EXERCISE GOAL: Where the line containing "Segment **left lung" appears below, start there and repeat each line exactly to the end. Leave the pictures out.

-- SUPPLIED INFORMATION follows --

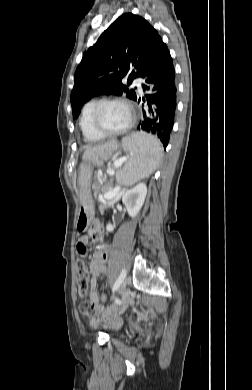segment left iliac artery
Listing matches in <instances>:
<instances>
[{
	"mask_svg": "<svg viewBox=\"0 0 252 390\" xmlns=\"http://www.w3.org/2000/svg\"><path fill=\"white\" fill-rule=\"evenodd\" d=\"M126 277V270L123 269L119 275V277L117 278V280L115 281L114 285H113V297H114V300H117L118 304L120 305L121 304V301L114 296V292L120 287V285L123 283L124 279Z\"/></svg>",
	"mask_w": 252,
	"mask_h": 390,
	"instance_id": "44dca946",
	"label": "left iliac artery"
}]
</instances>
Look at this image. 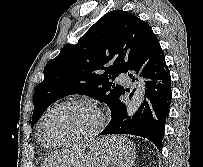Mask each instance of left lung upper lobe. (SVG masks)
<instances>
[{
  "label": "left lung upper lobe",
  "mask_w": 203,
  "mask_h": 167,
  "mask_svg": "<svg viewBox=\"0 0 203 167\" xmlns=\"http://www.w3.org/2000/svg\"><path fill=\"white\" fill-rule=\"evenodd\" d=\"M155 39L150 27L130 12L105 14L77 44L66 45L46 64L33 96L31 127L52 103L72 94L105 102L112 110L125 90L114 79L127 73Z\"/></svg>",
  "instance_id": "1"
}]
</instances>
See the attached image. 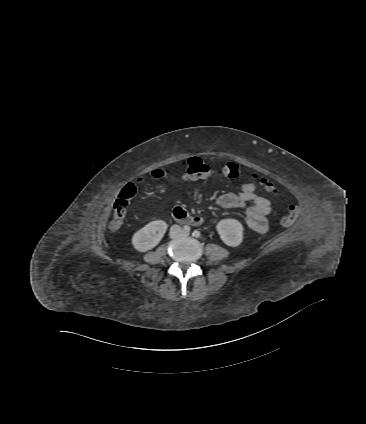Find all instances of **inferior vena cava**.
Returning a JSON list of instances; mask_svg holds the SVG:
<instances>
[{
  "label": "inferior vena cava",
  "mask_w": 366,
  "mask_h": 424,
  "mask_svg": "<svg viewBox=\"0 0 366 424\" xmlns=\"http://www.w3.org/2000/svg\"><path fill=\"white\" fill-rule=\"evenodd\" d=\"M181 231V227L179 225H173L171 227L170 235L171 237H176L177 232Z\"/></svg>",
  "instance_id": "1"
}]
</instances>
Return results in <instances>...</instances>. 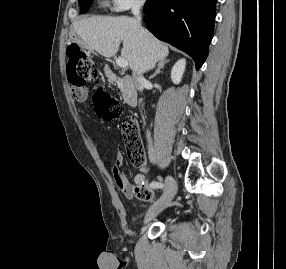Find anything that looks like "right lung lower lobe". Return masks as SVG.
Masks as SVG:
<instances>
[{"label": "right lung lower lobe", "mask_w": 286, "mask_h": 269, "mask_svg": "<svg viewBox=\"0 0 286 269\" xmlns=\"http://www.w3.org/2000/svg\"><path fill=\"white\" fill-rule=\"evenodd\" d=\"M217 0H158L144 8V22L158 39L189 54L202 66L213 37Z\"/></svg>", "instance_id": "obj_1"}]
</instances>
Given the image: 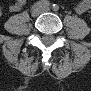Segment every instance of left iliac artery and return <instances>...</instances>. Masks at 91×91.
Instances as JSON below:
<instances>
[{
  "label": "left iliac artery",
  "instance_id": "left-iliac-artery-1",
  "mask_svg": "<svg viewBox=\"0 0 91 91\" xmlns=\"http://www.w3.org/2000/svg\"><path fill=\"white\" fill-rule=\"evenodd\" d=\"M52 9H53L54 11H58V10H59V6H58L57 4H53Z\"/></svg>",
  "mask_w": 91,
  "mask_h": 91
}]
</instances>
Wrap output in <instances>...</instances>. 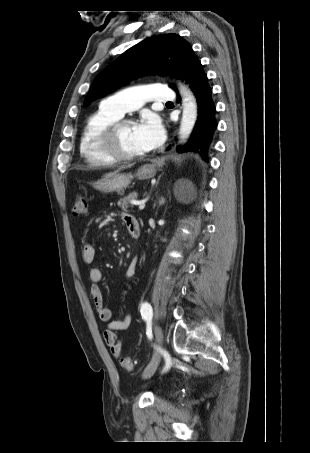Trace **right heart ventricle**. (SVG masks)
Wrapping results in <instances>:
<instances>
[{
	"instance_id": "right-heart-ventricle-1",
	"label": "right heart ventricle",
	"mask_w": 310,
	"mask_h": 453,
	"mask_svg": "<svg viewBox=\"0 0 310 453\" xmlns=\"http://www.w3.org/2000/svg\"><path fill=\"white\" fill-rule=\"evenodd\" d=\"M121 116L105 108L102 104L91 114L84 125L80 139V153L85 162L96 168L111 167L117 163L107 156L100 146L102 132Z\"/></svg>"
}]
</instances>
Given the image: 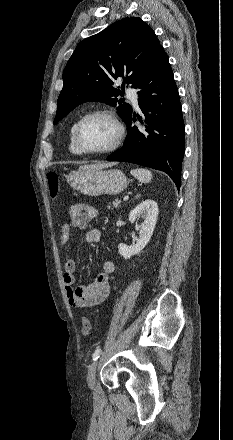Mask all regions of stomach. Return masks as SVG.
Wrapping results in <instances>:
<instances>
[{
  "label": "stomach",
  "mask_w": 233,
  "mask_h": 440,
  "mask_svg": "<svg viewBox=\"0 0 233 440\" xmlns=\"http://www.w3.org/2000/svg\"><path fill=\"white\" fill-rule=\"evenodd\" d=\"M69 185L88 196L116 195L128 185L125 174L118 169L80 168L67 176Z\"/></svg>",
  "instance_id": "obj_1"
}]
</instances>
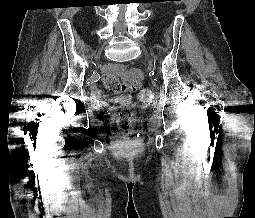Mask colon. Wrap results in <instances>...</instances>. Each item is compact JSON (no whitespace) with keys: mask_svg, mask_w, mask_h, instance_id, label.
Wrapping results in <instances>:
<instances>
[{"mask_svg":"<svg viewBox=\"0 0 255 218\" xmlns=\"http://www.w3.org/2000/svg\"><path fill=\"white\" fill-rule=\"evenodd\" d=\"M104 81L108 89L113 93H120L123 91H135L139 89V81H132L129 83L120 82L115 78H104ZM155 92L151 88L143 89L141 92V99L145 103H150L154 100ZM136 111L134 106L126 105L123 106L119 111L120 128L123 132H128L131 129L133 119L135 117Z\"/></svg>","mask_w":255,"mask_h":218,"instance_id":"1","label":"colon"}]
</instances>
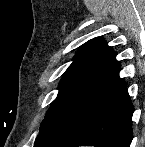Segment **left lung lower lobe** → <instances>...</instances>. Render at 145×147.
I'll list each match as a JSON object with an SVG mask.
<instances>
[{"label":"left lung lower lobe","instance_id":"left-lung-lower-lobe-1","mask_svg":"<svg viewBox=\"0 0 145 147\" xmlns=\"http://www.w3.org/2000/svg\"><path fill=\"white\" fill-rule=\"evenodd\" d=\"M119 67L111 53L66 130L44 147L130 146L134 108L126 84L119 78Z\"/></svg>","mask_w":145,"mask_h":147}]
</instances>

-- SUPPLIED INFORMATION concluded --

RESPONSE AREA:
Segment **left lung lower lobe** → <instances>...</instances>. Render at 145×147.
I'll list each match as a JSON object with an SVG mask.
<instances>
[{"label":"left lung lower lobe","instance_id":"left-lung-lower-lobe-1","mask_svg":"<svg viewBox=\"0 0 145 147\" xmlns=\"http://www.w3.org/2000/svg\"><path fill=\"white\" fill-rule=\"evenodd\" d=\"M119 67L111 53L66 130L44 147L130 146L134 108L126 84L119 78Z\"/></svg>","mask_w":145,"mask_h":147}]
</instances>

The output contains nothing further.